Vorpommern-Rat nimmt Arbeit auf


Staatssekretär Patrick Dahlemann (SPD): Vorpommern-Rat nimmt Arbeit auf

Der neu berufene Vorpommern-Rat ist heute in Anklam zu seiner ersten ordentlichen Sitzung zusammengekommen.
„Wir haben uns heute vor allem darauf verständigt, wie wir im Vorpommern-Rat zusammenarbeiten wollen. Es soll einmal im Quartal eine Sitzung des Rates geben. Wir wollen uns zu diesen Sitzungen Gäste von außen einladen, um für Vorpommern wichtige Themen vertieft diskutieren zu können“, berichtete der Parlamentarische Staatssekretär für Vorpommern Patrick Dahlemann im Anschluss an die Sitzung.

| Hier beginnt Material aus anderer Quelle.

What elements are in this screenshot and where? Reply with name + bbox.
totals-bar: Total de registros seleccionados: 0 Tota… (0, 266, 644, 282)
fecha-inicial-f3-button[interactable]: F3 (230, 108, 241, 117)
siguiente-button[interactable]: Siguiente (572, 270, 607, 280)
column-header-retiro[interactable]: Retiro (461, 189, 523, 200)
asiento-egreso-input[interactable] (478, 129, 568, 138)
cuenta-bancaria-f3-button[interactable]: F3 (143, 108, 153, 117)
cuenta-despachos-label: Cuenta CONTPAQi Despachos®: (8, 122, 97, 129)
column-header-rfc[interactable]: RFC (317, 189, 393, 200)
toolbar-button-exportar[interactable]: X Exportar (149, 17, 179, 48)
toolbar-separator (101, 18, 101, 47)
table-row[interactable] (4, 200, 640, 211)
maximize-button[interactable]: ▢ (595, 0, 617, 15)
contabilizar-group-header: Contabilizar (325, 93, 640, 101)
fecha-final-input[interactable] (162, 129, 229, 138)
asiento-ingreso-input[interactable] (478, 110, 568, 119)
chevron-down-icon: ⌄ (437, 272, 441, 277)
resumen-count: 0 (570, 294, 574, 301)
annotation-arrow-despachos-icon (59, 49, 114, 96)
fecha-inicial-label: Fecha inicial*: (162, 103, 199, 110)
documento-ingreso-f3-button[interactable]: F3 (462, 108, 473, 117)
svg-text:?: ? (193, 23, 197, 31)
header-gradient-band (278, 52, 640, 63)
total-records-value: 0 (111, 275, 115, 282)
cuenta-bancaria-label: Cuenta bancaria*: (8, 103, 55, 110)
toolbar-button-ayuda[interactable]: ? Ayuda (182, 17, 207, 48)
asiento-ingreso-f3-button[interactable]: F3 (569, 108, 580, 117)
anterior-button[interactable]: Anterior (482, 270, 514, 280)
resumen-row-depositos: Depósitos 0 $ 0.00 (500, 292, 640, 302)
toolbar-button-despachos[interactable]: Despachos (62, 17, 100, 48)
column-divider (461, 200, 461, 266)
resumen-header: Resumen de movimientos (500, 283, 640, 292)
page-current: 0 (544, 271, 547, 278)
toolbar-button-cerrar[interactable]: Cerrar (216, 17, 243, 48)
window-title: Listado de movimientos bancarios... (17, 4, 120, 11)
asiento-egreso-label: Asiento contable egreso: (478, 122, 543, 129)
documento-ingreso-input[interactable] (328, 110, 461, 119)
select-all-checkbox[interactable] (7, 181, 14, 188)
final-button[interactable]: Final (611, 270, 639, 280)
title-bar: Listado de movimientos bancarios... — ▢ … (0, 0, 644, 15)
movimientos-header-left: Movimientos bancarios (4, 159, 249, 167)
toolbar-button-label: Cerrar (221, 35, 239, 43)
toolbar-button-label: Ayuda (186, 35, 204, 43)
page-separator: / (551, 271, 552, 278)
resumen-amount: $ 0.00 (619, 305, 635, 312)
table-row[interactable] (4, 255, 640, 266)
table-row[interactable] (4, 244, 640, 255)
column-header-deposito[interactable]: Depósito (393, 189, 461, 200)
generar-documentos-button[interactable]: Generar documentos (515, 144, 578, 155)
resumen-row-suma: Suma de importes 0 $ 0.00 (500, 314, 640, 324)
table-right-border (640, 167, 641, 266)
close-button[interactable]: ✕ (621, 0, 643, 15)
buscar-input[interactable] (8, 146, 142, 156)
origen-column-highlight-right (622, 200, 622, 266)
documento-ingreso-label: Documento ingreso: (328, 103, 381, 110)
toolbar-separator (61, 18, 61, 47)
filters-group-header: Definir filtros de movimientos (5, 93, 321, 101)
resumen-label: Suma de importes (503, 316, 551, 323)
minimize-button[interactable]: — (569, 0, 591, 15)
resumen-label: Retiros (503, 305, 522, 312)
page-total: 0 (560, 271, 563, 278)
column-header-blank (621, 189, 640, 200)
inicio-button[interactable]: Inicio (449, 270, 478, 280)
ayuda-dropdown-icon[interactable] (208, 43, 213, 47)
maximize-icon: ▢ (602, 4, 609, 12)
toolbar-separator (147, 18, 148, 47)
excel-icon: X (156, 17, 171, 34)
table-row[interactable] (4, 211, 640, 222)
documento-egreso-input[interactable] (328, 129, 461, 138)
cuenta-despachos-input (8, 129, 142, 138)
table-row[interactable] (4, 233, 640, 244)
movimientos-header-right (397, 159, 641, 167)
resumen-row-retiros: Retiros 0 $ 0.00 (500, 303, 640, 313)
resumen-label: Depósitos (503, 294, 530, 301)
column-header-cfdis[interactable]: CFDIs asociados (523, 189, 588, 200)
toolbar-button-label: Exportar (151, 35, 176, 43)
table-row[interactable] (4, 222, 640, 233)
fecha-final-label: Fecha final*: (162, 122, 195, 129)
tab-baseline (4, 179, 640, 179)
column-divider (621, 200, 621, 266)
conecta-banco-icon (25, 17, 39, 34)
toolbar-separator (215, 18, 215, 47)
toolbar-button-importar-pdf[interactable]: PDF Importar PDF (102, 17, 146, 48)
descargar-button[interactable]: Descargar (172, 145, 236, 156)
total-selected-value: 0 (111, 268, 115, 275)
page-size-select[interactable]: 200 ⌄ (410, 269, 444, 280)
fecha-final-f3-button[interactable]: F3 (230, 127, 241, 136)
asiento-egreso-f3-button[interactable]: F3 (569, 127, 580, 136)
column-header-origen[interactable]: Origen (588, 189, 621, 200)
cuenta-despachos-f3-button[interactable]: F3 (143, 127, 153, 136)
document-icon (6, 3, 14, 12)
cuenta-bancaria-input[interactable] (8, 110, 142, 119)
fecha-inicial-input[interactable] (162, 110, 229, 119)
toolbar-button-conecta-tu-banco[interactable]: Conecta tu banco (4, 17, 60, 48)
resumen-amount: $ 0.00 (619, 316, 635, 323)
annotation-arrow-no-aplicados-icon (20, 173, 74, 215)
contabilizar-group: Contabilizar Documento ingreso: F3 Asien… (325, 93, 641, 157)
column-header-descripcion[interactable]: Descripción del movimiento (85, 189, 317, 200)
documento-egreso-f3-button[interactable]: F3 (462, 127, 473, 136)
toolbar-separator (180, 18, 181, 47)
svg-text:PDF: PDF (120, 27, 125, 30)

Thema der nächsten Sitzung soll die Entwicklung in der Wirtschaft und auf dem Arbeitsmarkt in Vorpommern sein. Dazu sollen Wirtschaftsminister Glawe und die Chefin der Regionaldirektion Nord der Agentur für Arbeit Margit Haupt-Koopmann eingeladen werden. „Uns interessieren vor allem zwei Themen. Wir wollen darüber sprechen, welche Branchen für Vorpommern strategisch wichtig sind und wie wir sie gemeinsam in ihrer Entwicklung unterstützen können. Zugleich wollen wir einen Fokus auf die Bekämpfung der Langzeitarbeitslosigkeit richten. Wir sind uns im Rat darüber einig, dass auch die Gruppen, die es auf dem Arbeitsmarkt besonders schwer haben, wie ältere Arbeitslose oder Alleinerziehende ihre Chance bekommen müssen. Die Landesregierung hat ein Programm zur Bürgerarbeit auf den Weg gebracht. Wir wollen darüber sprechen, wie wir dieses Programm in Vorpommern noch gewinnbringender einsetzen können“, so der Staatssekretär.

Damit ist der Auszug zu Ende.